Forward passes in score_ism_variants
ism_variants generates 3 × L variants (3 non-reference substitutions at each of L positions in the ism_interval).

Each variant scored via score_variant_predict_variant makes 4 forward passes:

apply_fn(reference_sequence, …) — main model, ref
apply_fn(alternate_sequence, …) — main model, alt
junctions_apply_fn(ref_embeddings, …) — splice junction head, ref
junctions_apply_fn(alt_embeddings, …) — splice junction head, alt

All forward passes use batch size = 1 (sequence is encoded with [np.newaxis] giving shape [1, S, 4]).

Each of the 3L variants gets its own thread, and within that thread _predict_variant runs 4 forward passes serially: main-ref → main-alt → junction-ref → junction-alt. The parallelism is only across variants (threads), not within a single variant’s scoring.

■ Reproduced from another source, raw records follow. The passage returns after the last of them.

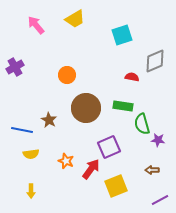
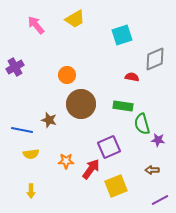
gray diamond: moved 2 px up
brown circle: moved 5 px left, 4 px up
brown star: rotated 14 degrees counterclockwise
orange star: rotated 21 degrees counterclockwise
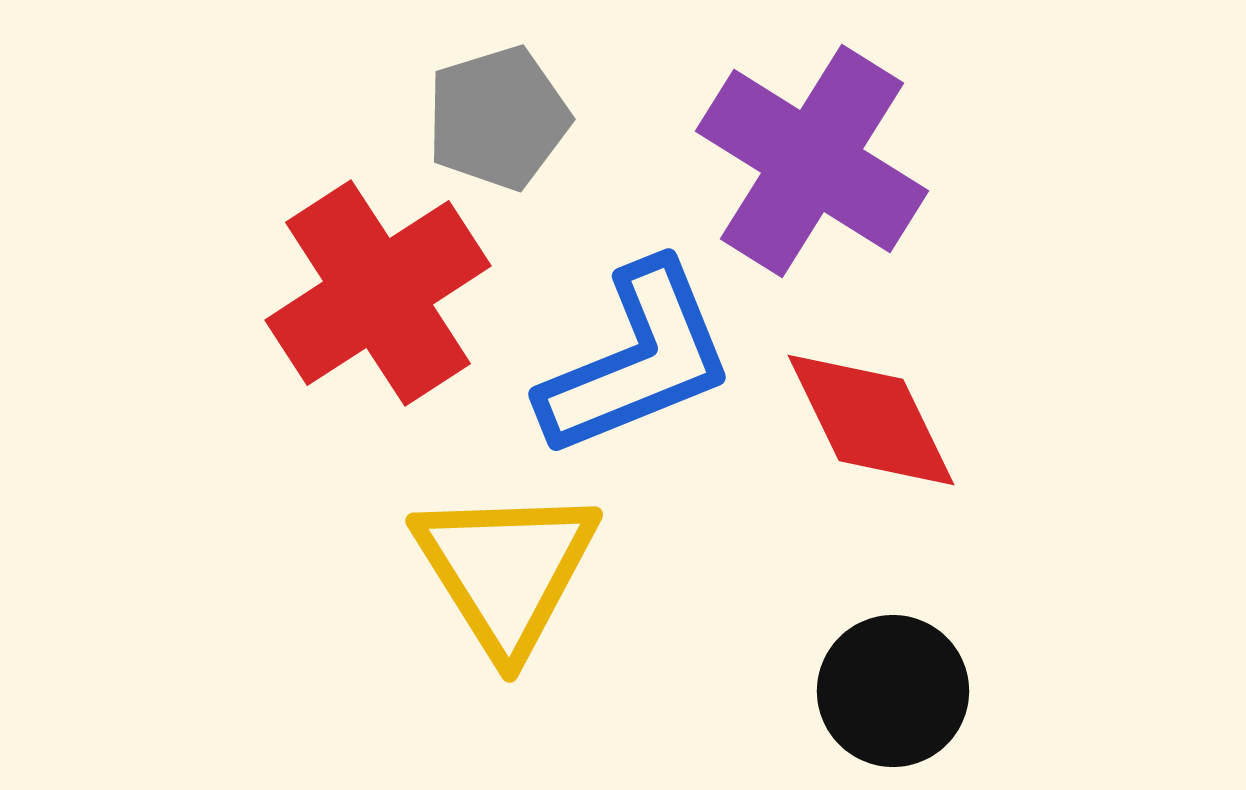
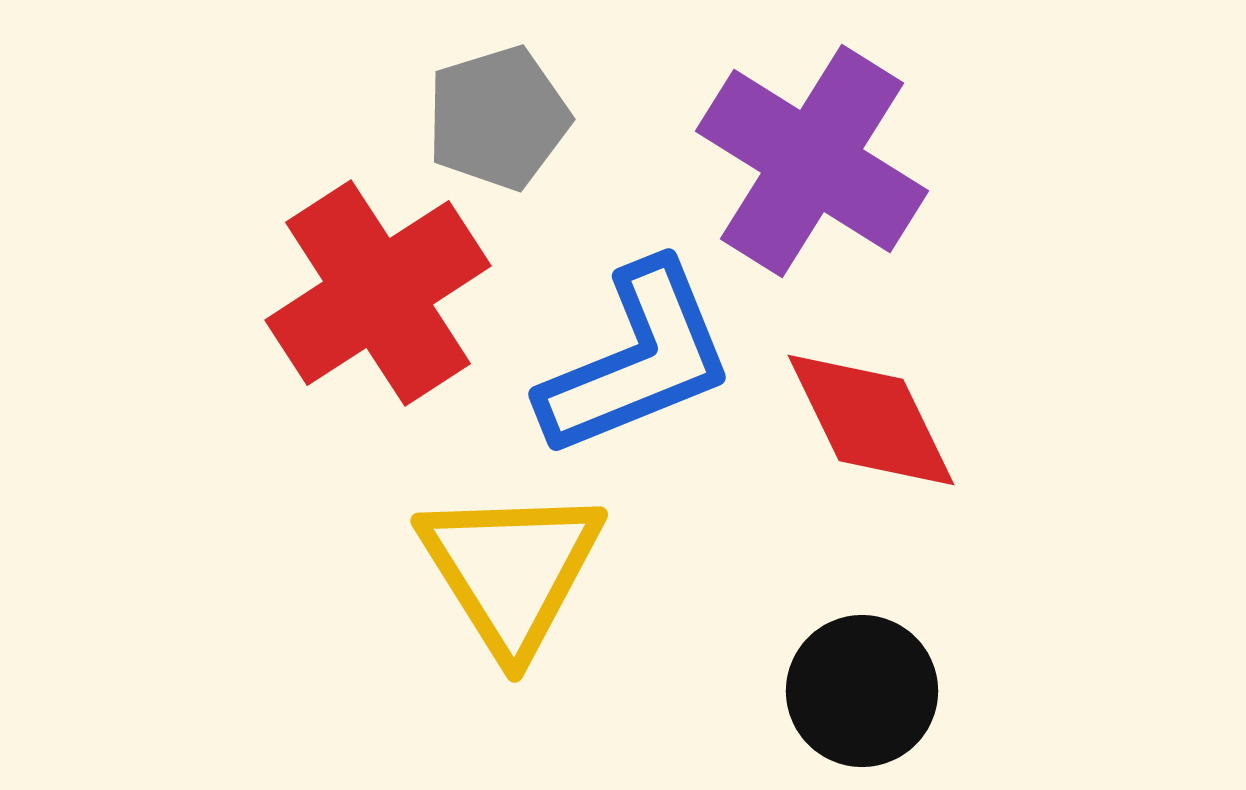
yellow triangle: moved 5 px right
black circle: moved 31 px left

This seems quite wasteful as it does 3L as many forward passes for the reference sequence, and also uses a batch size of 1 when in theory more could fit (at least for smaller context sizes).

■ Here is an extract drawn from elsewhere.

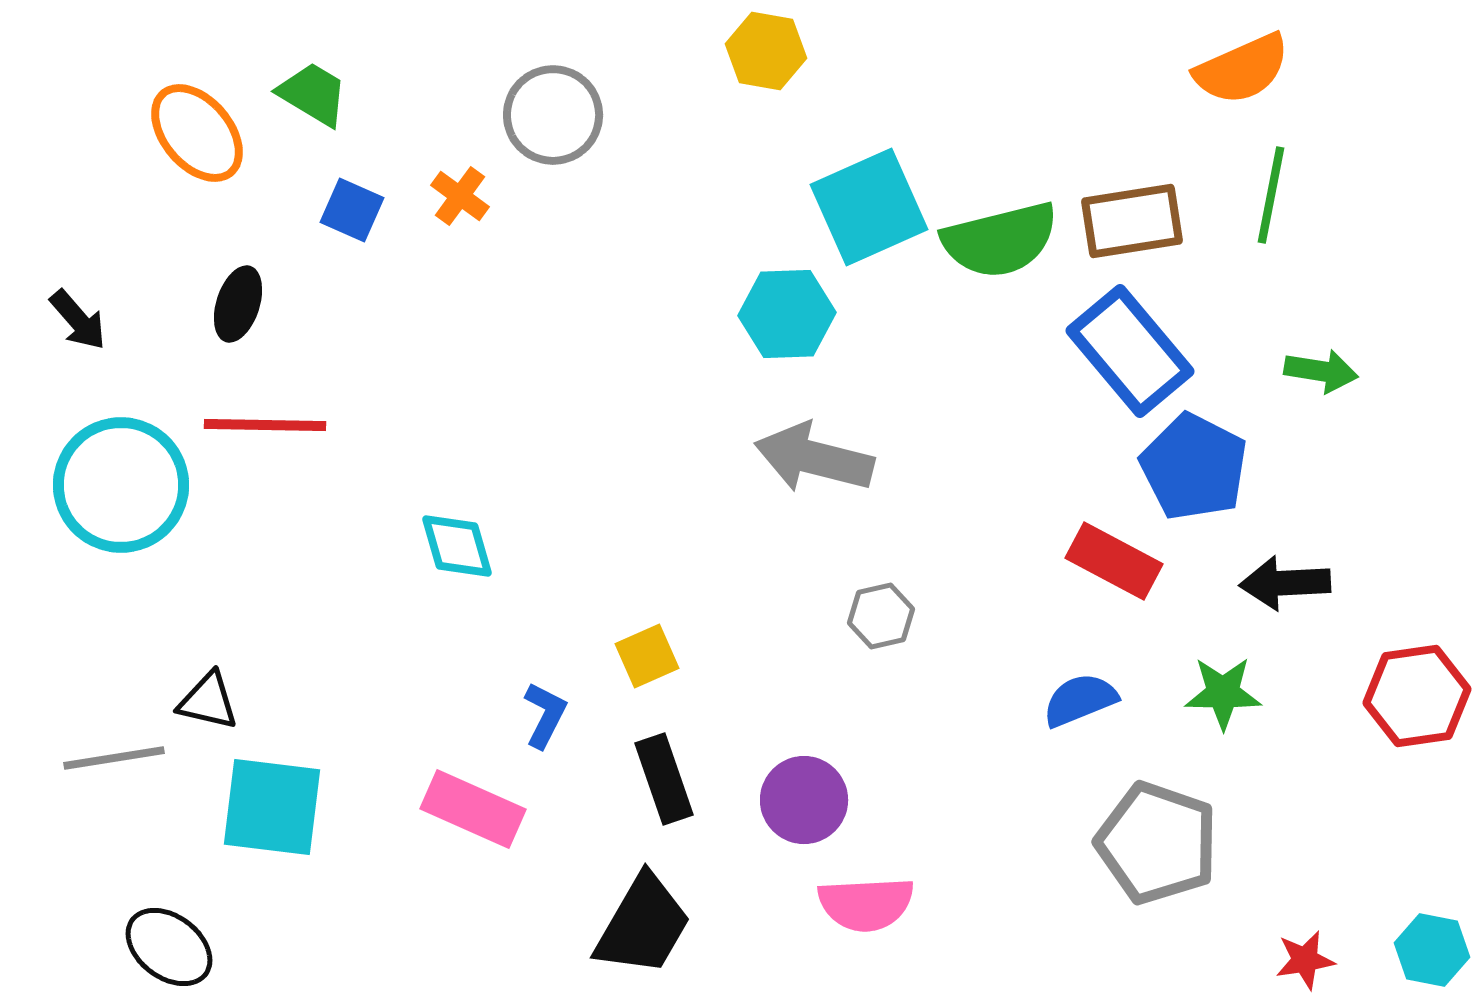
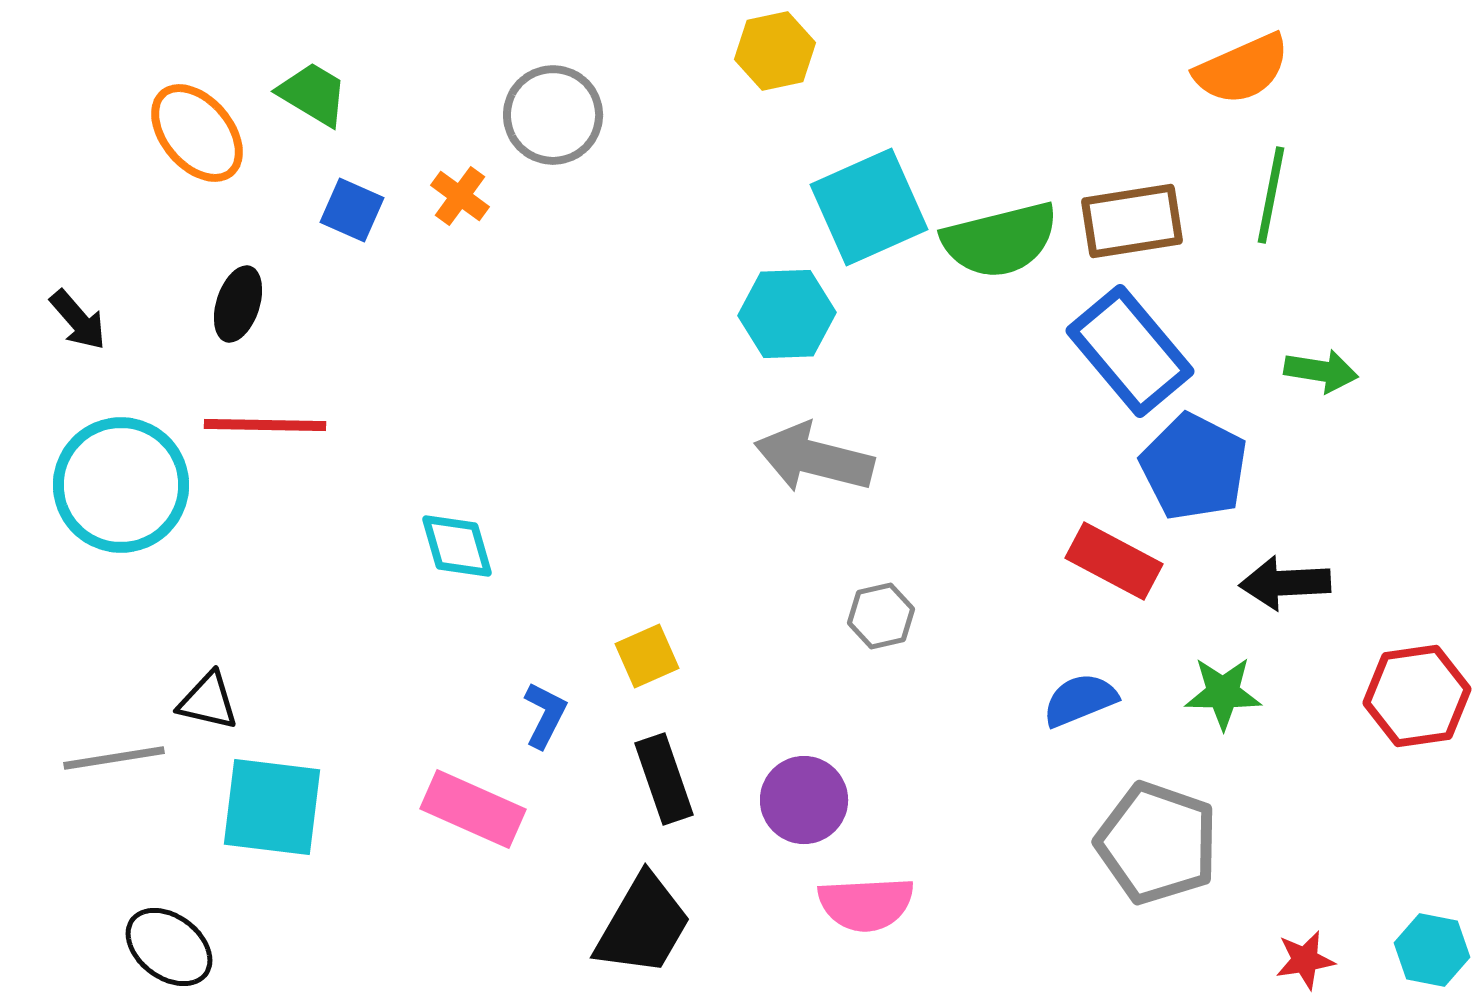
yellow hexagon at (766, 51): moved 9 px right; rotated 22 degrees counterclockwise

I was wondering if you have considered making the ISM workflow more efficient. Is there a way to increase batch size at least, or do one forward pass for the ref allele? I am being quite bottlenecked by this at this time so any help or suggestion (or code changes) would be much appreciated :slight_smile: Thank you!

Hi @valeh,

Thanks for the post! So for the open-source model, we prioritized readability and correctness over speed. For this reason, we decided to opt for a simpler single-device setup, as well as not sharing the reference prediction between the 3 alleles for ISM. We’ll look into adding this, but we’re keen to keep the code somewhat simple to make it easier for folks to follow. Increasing batch size can be difficult as you can quickly run out of GPU memory, though this very much depends on the diversity of variant scoring you’re doing.

Note that there’s only 2 full forward passes per variant prediction: the junction predictions re-uses the trunk embeddings from the first forward pass :smiley:

Hi @tward Thank you for the response (and clarification regarding the junction embeddings). So I kind of need the speed since I am scoring a very large number of variants, but I also have made some code changes to the open-source model because I need to do the aggregation a bit differently than the CenterMaskScorer currently does, as well as expose (return) the raw unaggregated predictions from the ISM forward passes. (I suppose if I can at least have the latter change I won’t need the former as I can do the aggregation on the raw tracks post-hoc).

Is there any way I can keep my code changes but also use the faster implementation?

Thanks!